A Letter In The Vancouver Sun

Ah “Road Pricing”, the next great tax grab by regional politicians and bureaucrats. When, oh when will they learn to make do with much cheaper and just as effective light rail?

The sad fact is, if regional politicians do get their wish and road pricing is approved, kiss goodbye to any sane and/or affordable transit planning for the peasants south of the Fraser and say hello to subways in Vancouver!

Wednesday, June 3: TransLinkai??i??s record canai??i??t justify road pricing

Re: TransLink mulls road pricing to generate $23 billion, June 20

For road pricing to succeed, one needs a comprehensive public transit network as an attractive alternative to the car. Metro Vancouver does not have this.

Stockholm, Sweden has a form of congestion charging or road pricing and a comparison with Metro Vancouver is revealing.

Metro Stockholm has an area of 6,488 square kilometres, with a population of just over two million (population density 320 per sq. km) By comparison, Metro Vancouver has an area of 2,877 sq. km, with a population of 2.5 million (pop. density 856.2 per sq.km.)

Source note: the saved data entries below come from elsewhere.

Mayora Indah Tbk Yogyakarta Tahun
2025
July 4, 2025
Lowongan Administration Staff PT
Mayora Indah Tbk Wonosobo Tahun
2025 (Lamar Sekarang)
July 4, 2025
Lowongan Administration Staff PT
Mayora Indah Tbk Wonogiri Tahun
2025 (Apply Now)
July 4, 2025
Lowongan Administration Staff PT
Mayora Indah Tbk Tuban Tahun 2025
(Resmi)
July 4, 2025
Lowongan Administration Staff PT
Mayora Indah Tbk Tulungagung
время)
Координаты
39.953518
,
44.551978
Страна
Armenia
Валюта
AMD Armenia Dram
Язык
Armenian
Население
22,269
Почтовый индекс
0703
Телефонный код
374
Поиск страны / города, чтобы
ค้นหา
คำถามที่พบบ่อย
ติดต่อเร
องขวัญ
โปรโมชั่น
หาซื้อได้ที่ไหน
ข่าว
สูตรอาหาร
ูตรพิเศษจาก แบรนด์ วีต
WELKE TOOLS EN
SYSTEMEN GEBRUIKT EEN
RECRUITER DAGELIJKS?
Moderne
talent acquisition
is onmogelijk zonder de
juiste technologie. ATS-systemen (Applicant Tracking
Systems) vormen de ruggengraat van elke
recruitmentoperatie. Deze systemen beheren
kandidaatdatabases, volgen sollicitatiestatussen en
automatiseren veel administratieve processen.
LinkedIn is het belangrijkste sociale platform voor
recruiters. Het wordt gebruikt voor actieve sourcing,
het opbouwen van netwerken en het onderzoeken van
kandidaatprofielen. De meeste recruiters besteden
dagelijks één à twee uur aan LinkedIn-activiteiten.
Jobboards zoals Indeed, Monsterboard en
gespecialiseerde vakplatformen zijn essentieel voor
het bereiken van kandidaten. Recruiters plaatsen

Stockholm has three heavy-rail metro lines, with a total length of 106 km; five suburban rail lines, with a total length of 300 km; and four LRT/tram lines with a total length of 30 km.

Vancouver, with a larger population and more than twice the density, has only 68 km of mini-metro; and a 69- km commuter rail line with service limited to five trains in and out each week day.

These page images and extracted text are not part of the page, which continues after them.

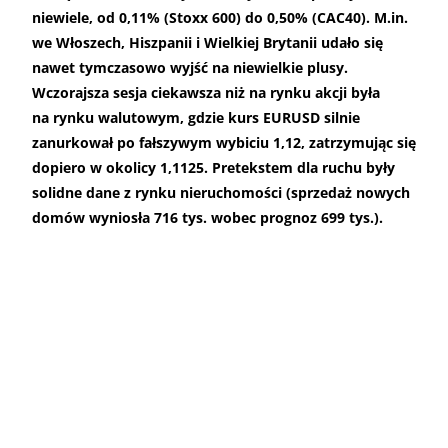
niewiele, od 0,11% (Stoxx 600) do 0,50% (CAC40). M.in.
we Włoszech, Hiszpanii i Wielkiej Brytanii udało się
nawet tymczasowo wyjść na niewielkie plusy.
Wczorajsza sesja ciekawsza niż na rynku akcji była
na rynku walutowym, gdzie kurs EURUSD silnie
zanurkował po fałszywym wybiciu 1,12, zatrzymując się
dopiero w okolicy 1,1125. Pretekstem dla ruchu były
solidne dane z rynku nieruchomości (sprzedaż nowych
domów wyniosła 716 tys. wobec prognoz 699 tys.).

Vancouver has almost three times the population density Stockholm has but a fraction of rail transit options. We have not invested in affordable transit.

TransLink, as BC Transit before, has squandered tax monies on three (soon to be four) prestigious and ultra expensive mini-metro lines that have done little to alleviate congestion and gridlock. The well paid transit bureaucrats want even more money, through road pricing, and continue to do more of the same. I think not!

It is time for regional taxpayers to say adios to politicians who support this road pricing nonsense and maybe its time to say adios to TransLink as well.